● **WHAT THIS TASK INVOLVES**
Copy every record exactly, and keep the pictures out.

● **RAW DATA**

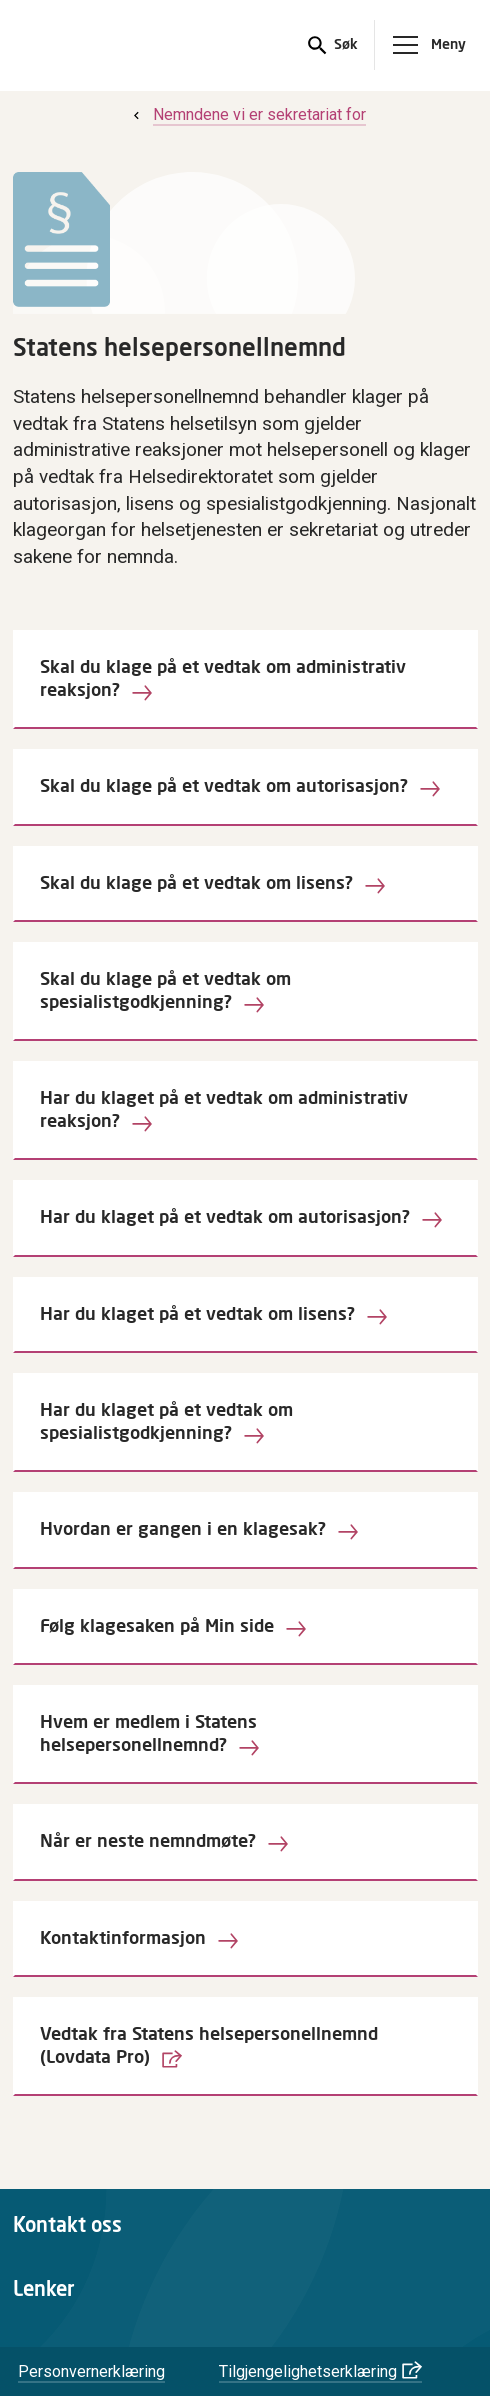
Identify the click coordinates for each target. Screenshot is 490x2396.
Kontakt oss (67, 2226)
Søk (344, 46)
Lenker (44, 2290)
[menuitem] (247, 114)
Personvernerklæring (91, 2371)
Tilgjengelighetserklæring (308, 2371)
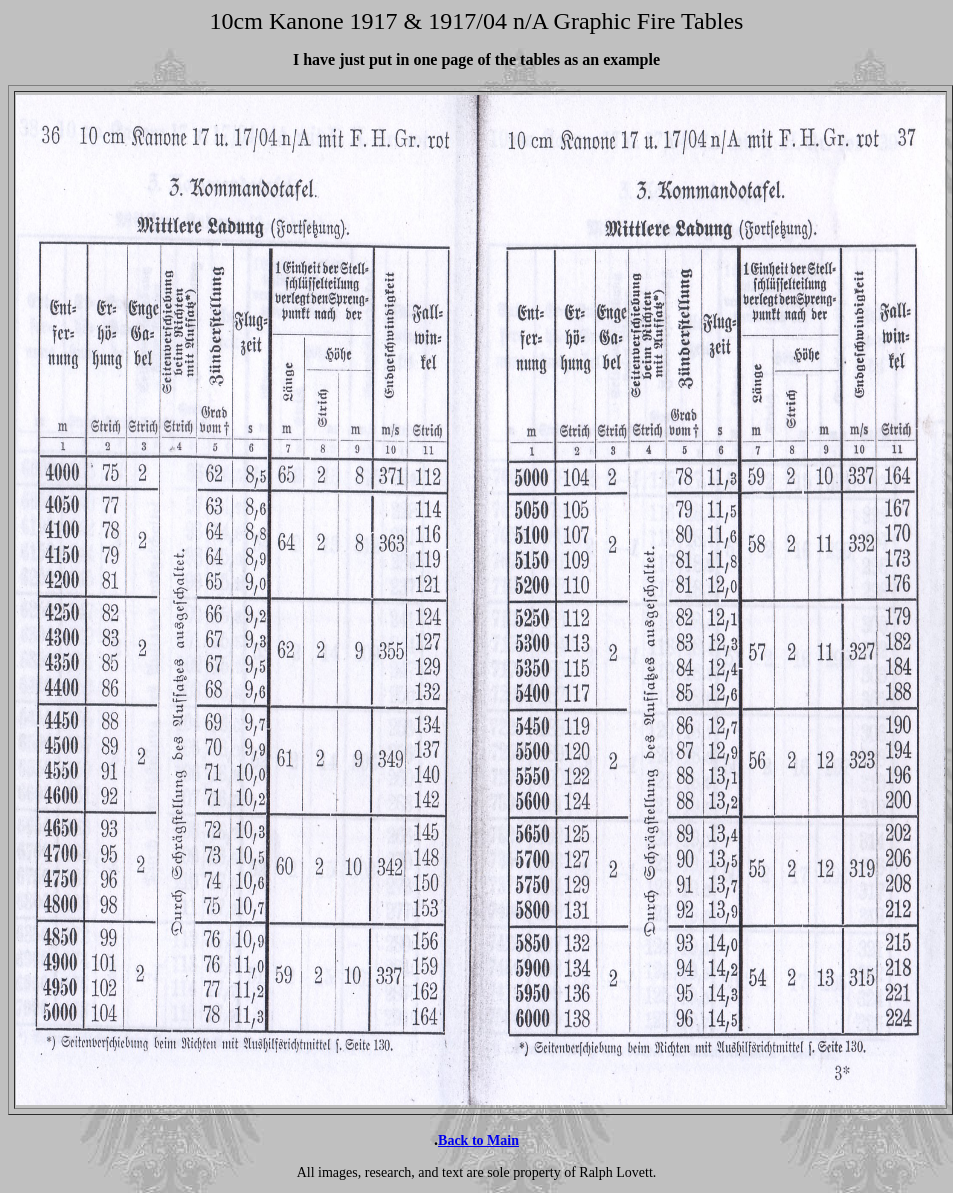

● **TASK OUTPUT**
Identify the click coordinates for each target. Screenshot is 490x2396.
Kontakt oss (67, 2226)
Søk (344, 46)
Lenker (44, 2290)
[menuitem] (247, 114)
Personvernerklæring (91, 2371)
Tilgjengelighetserklæring (308, 2371)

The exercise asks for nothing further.